Multiculturalisme : réalité ou idéologie ?
On le sait, la postmodernité exclut le recours aux « grands récits ». La mort des idéologies et de leurs « méta-récits » rationalisateurs a laissé la place aux micro-idéologies les plus disparates qui prétendent combler un vide intellectuel sans précédent dans l’histoire occidentale ((. Cf. Jean-François Lyotard, La Condition postmoderne. Rapport sur le savoir, Les Editions de Minuit, 1979. Daniel Bell a bien souligné aussi ce processus dans La Fin de l’idéologie [trad. E. Baillon], Puf, 1997. )) . Si au XVIIIe siècle l’Etat kantien et hégélien se vantait d’incarner l’universalité de la rationalité, aujourd’hui ce principe veut continuer d’exister (avec la proclamation des Droits de l’homme par exemple), dans la mesure où il soutient en même temps le contraire : tout est divers, relatif, l’universel est nié (au moins dans son sens original). Le multiculturalisme est un maillon supplémentaire de cet univers des micro-idéologies, et il ne faut pas en minimiser l’importance dans la conception de l’« imaginaire » social mis en place dans la plus grande partie de la masse des gens.

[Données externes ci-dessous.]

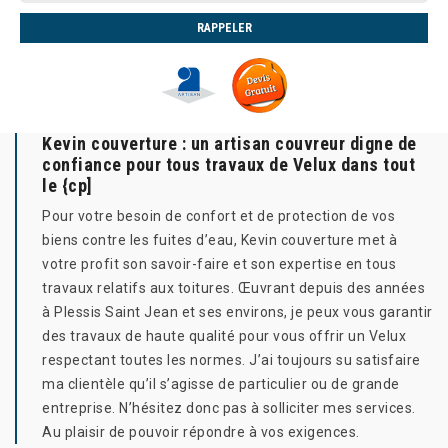
Kevin couverture : un artisan couvreur digne de
confiance pour tous travaux de Velux dans tout
le {cp]
Pour votre besoin de confort et de protection de vos
biens contre les fuites d’eau, Kevin couverture met à
votre profit son savoir-faire et son expertise en tous
travaux relatifs aux toitures. Œuvrant depuis des années
à Plessis Saint Jean et ses environs, je peux vous garantir
des travaux de haute qualité pour vous offrir un Velux
respectant toutes les normes. J’ai toujours su satisfaire
ma clientèle qu’il s’agisse de particulier ou de grande
entreprise. N’hésitez donc pas à solliciter mes services.
Au plaisir de pouvoir répondre à vos exigences.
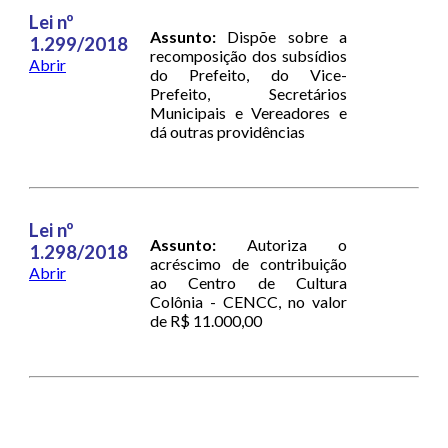
Lei nº
Assunto:
Dispõe sobre a
1.299/2018
recomposição dos subsídios
Abrir
do Prefeito, do Vice-
Prefeito, Secretários
Municipais e Vereadores e
dá outras providências
Lei nº
Assunto:
Autoriza o
1.298/2018
acréscimo de contribuição
Abrir
ao Centro de Cultura
Colônia - CENCC, no valor
de R$ 11.000,00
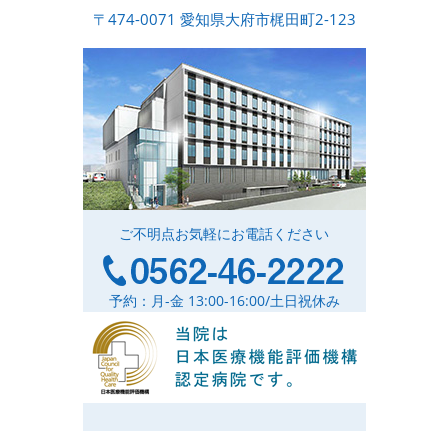
〒474-0071 愛知県大府市梶田町2-123
ご不明点お気軽にお電話ください
予約：月-金 13:00-16:00/土日祝休み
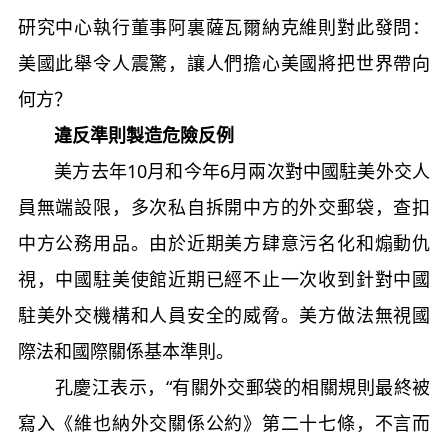
研究中心執行董事阿裏薩瓦爾納克維則對此發問：
美國此舉令人震驚，讓人們擔心美國將把世界帶向
何方？
違反準則製造危險反例
美方去年10月和今年6月兩次對中國駐美外交人
員無端設限，多次私自拆開中方的外交郵袋，查扣
中方公務用品。由於近期美方肆意污名化和煽動仇
視，中國駐美使館近期已經不止一次收到針對中國
駐美外交機構和人員安全的威脅。美方做法無視國
際法和國際關係基本準則。
孔慶江表示，“有關外交郵袋的相關規則最終被
寫入《維也納外交關係公約》第二十七條，不言而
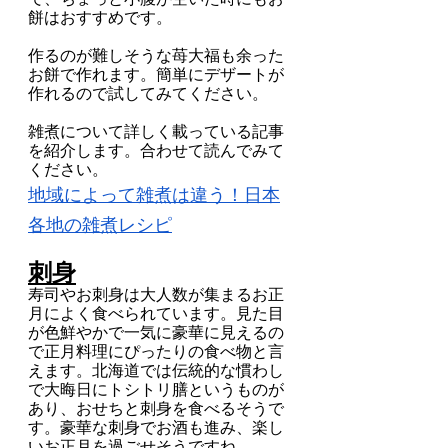
餅はおすすめです。
作るのが難しそうな苺大福も余った
お餅で作れます。簡単にデザートが
作れるので試してみてください。
雑煮について詳しく載っている記事
を紹介します。合わせて読んでみて
ください。
地域によって雑煮は違う！日本
各地の雑煮レシピ
刺身
寿司やお刺身は大人数が集まるお正
月によく食べられています。見た目
が色鮮やかで一気に豪華に見えるの
で正月料理にぴったりの食べ物と言
えます。北海道では伝統的な慣わし
で大晦日にトシトリ膳というものが
あり、おせちと刺身を食べるそうで
す。豪華な刺身でお酒も進み、楽し
いお正月を過ごせそうですね。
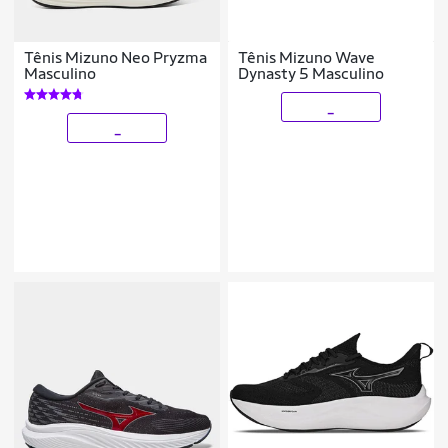
Tênis Mizuno Neo Pryzma
Tênis Mizuno Wave
Masculino
Dynasty 5 Masculino
_
_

La fabulation constante de la réalité constatée par Nietzsche se transfère sur des concepts de contenu profondément ambigu, et tel est bien celui de multiculturalisme. Dans un premier temps, l’expression a surgi dans les universités d’Amérique du Nord face à l’échec du melting pot et de la tentative effectuée pour le remplacer par une nouvelle micro-idéologie. Il ne faudrait pourtant pas dire que le multiculturalisme n’est qu’une situation sociale où se produit, par immigration ou décision volontariste, la rencontre de cultures (ethniques ou identitaires) différentes. Si le problème du multiculturalisme se réduisait à cela, il s’agirait seulement d’un objet de simple discussion de sociologie politique : les sociétés qui respectent toutes les cultures seraient meilleures que celles qui appliquent des politiques d’assimilation à partir de la culture dominante (discussion cristallisée dans les modèles proposés par la Grande-Bretagne et la France). Dans cette perspective, il suffirait de reprendre le cadre théorique proposé par Lévi-Strauss dans Tristes tropiques, les deux stratégies établies par les sociétés pour se relier aux « autres », l’antropoémique et l’antropophagique. La première élimine celles qui ne sont pas comme la moyenne du groupe, la seconde les assimile toutes, jusqu’à ce que disparaisse l’idée d’altérité. Au fond, ces stratégies ont toutes deux été mises en pratique par les politiques gouvernementales dans les pays européens, en particulier protestants, dans les colonies.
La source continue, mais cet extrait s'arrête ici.